What Is Kidwings?

KIDWINGS is a 100% outdoor nature/forest Kindergarten, summer camp and Homeschool enrichment program located in beautiful sunny San Diego. Operating year-round, KW offers half-day programming for ages 3-12 and a memorable nature camp experience in the summer months.

We offer enrichment classes across the Central area of San Diego. Our foundation is based on the Scandinavian Forest School model, taking the best of each alternative educational model like Waldorf, Reggio Emilia and Montessori.

Kidwings is a magical “classroom” with the sky as its roof, where kids have wings to fly with the freedom to explore and be themselves. Our goal is to make children connect with their hearts through nature, free play, and creativity.

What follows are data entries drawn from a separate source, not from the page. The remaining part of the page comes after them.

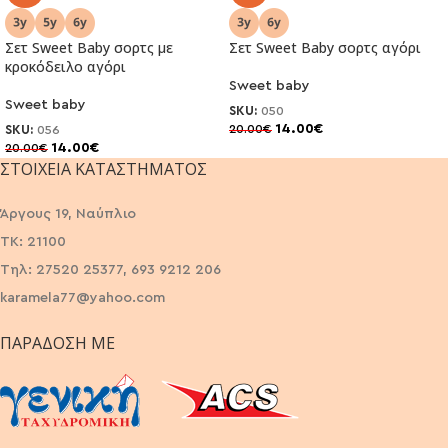
Σετ Sweet Baby σορτς με
Σετ Sweet Baby σορτς αγόρι
κροκόδειλο αγόρι
Sweet baby
Sweet baby
SKU:
050
14.00
€
20.00
€
SKU:
056
14.00
€
20.00
€
ΣΤΟΙΧΕΊΑ ΚΑΤΑΣΤΉΜΑΤΟΣ
Άργους 19, Ναύπλιο
ΤΚ: 21100
Τηλ: 27520 25377, 693 9212 206
karamela77@yahoo.com
ΠΑΡΆΔΟΣΗ ΜΕ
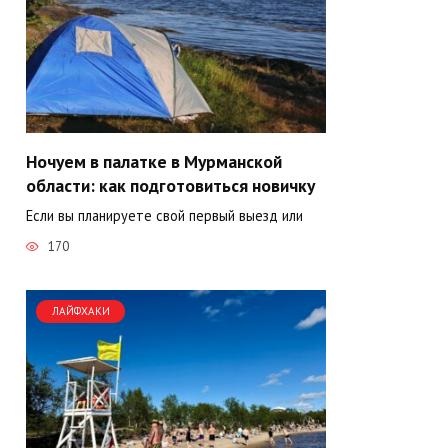
Ночуем в палатке в Мурманской
области: как подготовиться новичку
Если вы планируете свой первый выезд или
170
ЛАЙФХАКИ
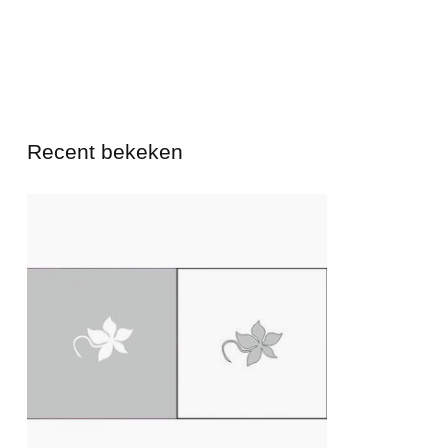
Recent bekeken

We provide a loving space that supports children’s wellbeing through nature immerssion, stories (nurturing and healing), movement (yoga moves), creative art, mindfulness (breathing), socio-emotional intelligence and music (we sing songs as we dance with the flowers and trees).

We Also Integrate:

  • Nature Curriculum

  • Wild Math curriculum

  • Wild Literacy

  • STEAM

  • Local fauna and flora identification

  • Hiking/Wilderness exploration

  • Mindfulness and Socio-Emotional Learning

  • Nature Art

  • Spanish Immersion days!

We aim to help children with life lessons and skills that will help them develop self-confidence and self-love to navigate life’s challenges with greater understanding – of themselves and others – and greater resilience.

Every day we provide the appropriate tools and environment where kids can become aware and connected to their own body, manage their emotions, trust their instincts, have compassion for others, take care of mother earth, and be genuine communicators. In Kidwings we stimulate creativity and imagination as we develop the innate value of each child as a unique expression of love, generating self-awareness, spiritual connection, and physical and emotional health.

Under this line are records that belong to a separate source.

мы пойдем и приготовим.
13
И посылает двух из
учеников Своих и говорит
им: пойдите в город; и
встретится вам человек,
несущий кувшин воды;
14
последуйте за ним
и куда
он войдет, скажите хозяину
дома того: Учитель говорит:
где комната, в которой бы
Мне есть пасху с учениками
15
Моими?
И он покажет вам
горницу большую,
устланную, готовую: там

Our program offers Spanish where children develop the skills to understand a different language, improving their cognitive abilities, memory, attention, and decision-making skills among other advantages.

Kidwings is for anyone, who has faith in the process. Current research suggests that introducing academic instruction to children before they are ready actually slows down learning. This does not mean that we won’t make connections, practice storytelling, use natural elements to engineer forts and swings, learn scientific names, track animals, count, and make art. Sorting leaves by color or making patterns with them is a pre-math skill; storytelling and drawing shapes with sticks promotes literacy; rich, reciprocal dialogue hones language development. It simply means that a play-based curriculum is not at the expense of children’s work, but rather it is the children’s work.

Allowing children a childhood rich with free play time lays the groundwork for a lifetime of creativity, confidence, and connection. It is difficult to suspend the traditional Western belief that more concentrated academic efforts early on is better; at Kidwings we simply believe that the best investment, both in a child’s academic future and in their overall well-being, lies in letting them learn through play.

“Let’s Raise Children Who Won’t Have To Recover From Their Childhoods.”

Pam Leo

We Grow Up Playing In Nature

“Children need play, they NEED play to develop well. It’s not a luxury, it’s not something that we should regard as recess or a break from learning it IS learning.”

- Peter Gray

“The woods were my Ritalin. Nature calmed me, focused me, and yet excited my senses.”

- Richard Louv, Last Child in the Woods: Saving Our Children from Nature-Deficit Disorder

What is Nature Deficit Disorder?

The term Nature-Deficit Disorder® was introduced in 2005 with the publication of “Last Child in the Woods: Saving Our Children from Nature-Deficit Disorder.” is a description of the human costs of alienation from nature and it is not meant to be a medical diagnosis (although perhaps it should be), but as a way to talk about an urgent problem that many of us knew was growing, but had no language to describe it. The term caught on, and is now a rallying cry for an international movement to connect children to rest of nature. Since then, this New Nature Movement has broadened to include adults and whole communities.